Collected data:
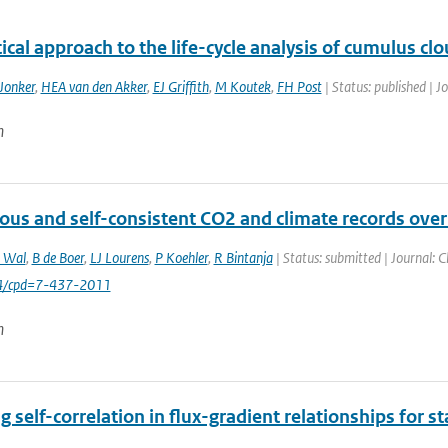
tical approach to the life-cycle analysis of cumulus cl
Jonker
,
HEA van den Akker
,
EJ Griffith
,
M Koutek
,
FH Post
| Status: published | J
n
ous and self-consistent CO2 and climate records over
 Wal
,
B de Boer
,
LJ Lourens
,
P Koehler
,
R Bintanja
| Status: submitted | Journal: 
94/cpd=7-437-2011
n
g self-correlation in flux-gradient relationships for st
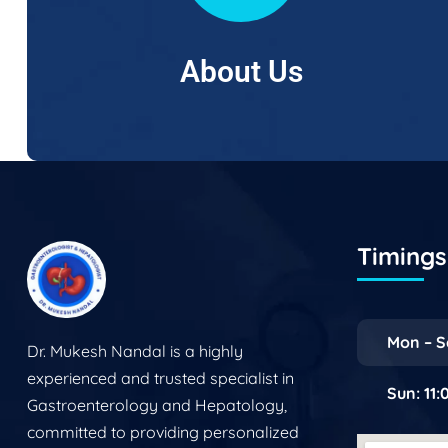
About Us
Timings 
Mon – S
Dr. Mukesh Nandal is a highly
experienced and trusted specialist in
Sun: 11
Gastroenterology and Hepatology,
committed to providing personalized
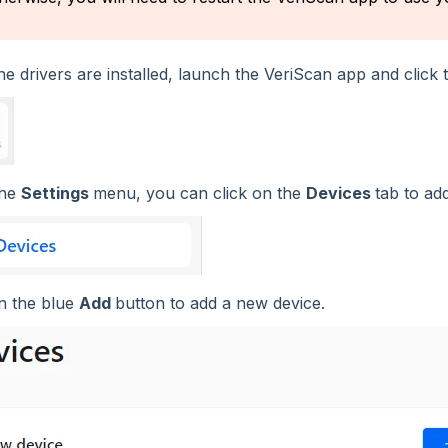
e drivers are installed, launch the VeriScan app and click
the
Settings
menu, you can click on the
Devices
tab to ad
on the blue
Add
button to add a new device.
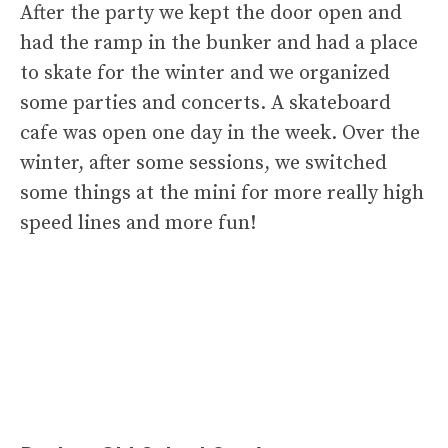
After the party we kept the door open and
had the ramp in the bunker and had a place
to skate for the winter and we organized
some parties and concerts. A skateboard
cafe was open one day in the week. Over the
winter, after some sessions, we switched
some things at the mini for more really high
speed lines and more fun!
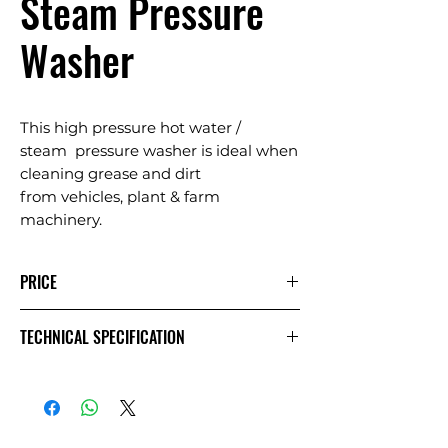
Steam Pressure
Washer
This high pressure hot water /
steam pressure washer is ideal when
cleaning grease and dirt
from vehicles, plant & farm
machinery.
PRICE
1 Day
Extra
Week
TECHNICAL SPECIFICATION
Day
£41.67
£20.83
£83.33
Exc
VAT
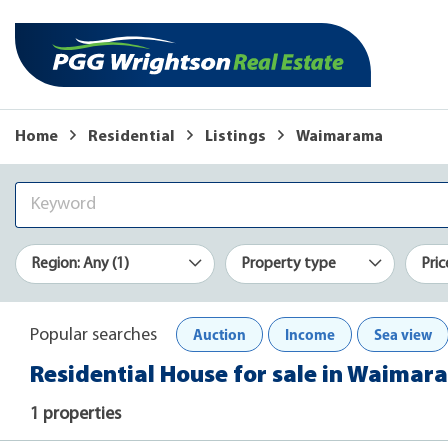
Home
Residential
Listings
Waimarama
Region: Any (1)
Property type
Pric
Auction
Income
Sea view
Popular searches
Residential House for sale in Waima
1 properties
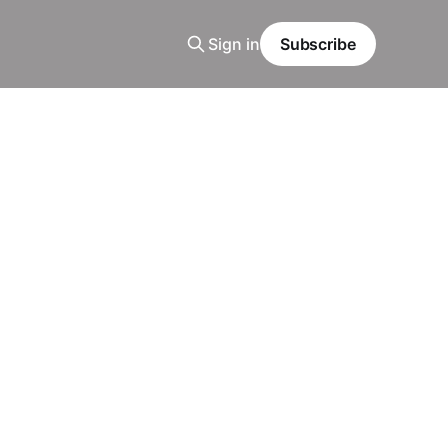
Sign in
Subscribe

- [Work task]: A faithful copy of all the data above is required, printed exactly and with no pictures.

- [Your response]:
tical approach to the life-cycle analysis of cumulus cl
Jonker
,
HEA van den Akker
,
EJ Griffith
,
M Koutek
,
FH Post
| Status: published | J
n
ous and self-consistent CO2 and climate records over
 Wal
,
B de Boer
,
LJ Lourens
,
P Koehler
,
R Bintanja
| Status: submitted | Journal: 
94/cpd=7-437-2011
n
g self-correlation in flux-gradient relationships for st
About Us
Timings 
Mon – S
Dr. Mukesh Nandal is a highly
experienced and trusted specialist in
Sun: 11
Gastroenterology and Hepatology,
committed to providing personalized
e drivers are installed, launch the VeriScan app and click
the
Settings
menu, you can click on the
Devices
tab to ad
on the blue
Add
button to add a new device.
After the party we kept the door open and
had the ramp in the bunker and had a place
to skate for the winter and we organized
some parties and concerts. A skateboard
cafe was open one day in the week. Over the
winter, after some sessions, we switched
some things at the mini for more really high
speed lines and more fun!
Steam Pressure
Washer
This high pressure hot water /
steam pressure washer is ideal when
cleaning grease and dirt
from vehicles, plant & farm
machinery.
PRICE
1 Day
Extra
Week
TECHNICAL SPECIFICATION
Day
£41.67
£20.83
£83.33
Exc
VAT
Home
Residential
Listings
Waimarama
Region: Any (1)
Property type
Pric
Auction
Income
Sea view
Popular searches
Residential House for sale in Waima
1 properties
Sign in
Subscribe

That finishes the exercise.